Drug resistance is an intractable problem in cancer treatment10. We used a multi-drug resistant ovarian cancer cell line, NCI/ADR-RES, to investigate whether MPT0G066 could overcome the drug resistance. As shown in Fig. 4A, MPT0G066 displayed the inhibition of cell viability with an IC50 value of 0.83 μM for NCI/ADR-RES cells in the MTT assay, but paclitaxel only presented a moderate effect with an IC50 value of 11.02 μM. Also, MPT0G066 induced a caspase-dependent apoptosis pathway in NCI/ADR-RES cells (Fig. 4B).

Figure 4
figure 4

MPT0G066 inhibits cell viability in drug resistant ovarian cancer cell line.

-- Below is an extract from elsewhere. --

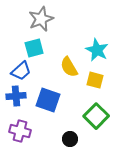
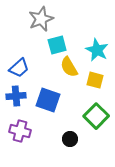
cyan square: moved 23 px right, 3 px up
blue trapezoid: moved 2 px left, 3 px up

(A) NCI/ADR-RES cells were incubated with various concentrations of MPT0G066 (0.1–3 μM) or paclitaxel (1–30 μM) for 48 h. Cell viability was analyzed by MTT assay. (B) NCI/ADR-RES cells were treated with various concentrations of MPT0G066 (0.1–1 μM) or paclitaxel (1 μM) for 48 h. The whole cell lysates were subject to western blot analysis with caspase-3, PARP and actin. (C) NCI/ADR-RES cells were treated with or without indicated agent and co-treated with 1 μM rhodamine 123 (RHO). After 1 h incubation at 37 °C, cells were collected and analyzed by flow cytometry. BLK, blank; VPL, verapamil (50 μM); Paclitaxel (30 μM); G066, MPT0G066 (1, 3, 10 μM).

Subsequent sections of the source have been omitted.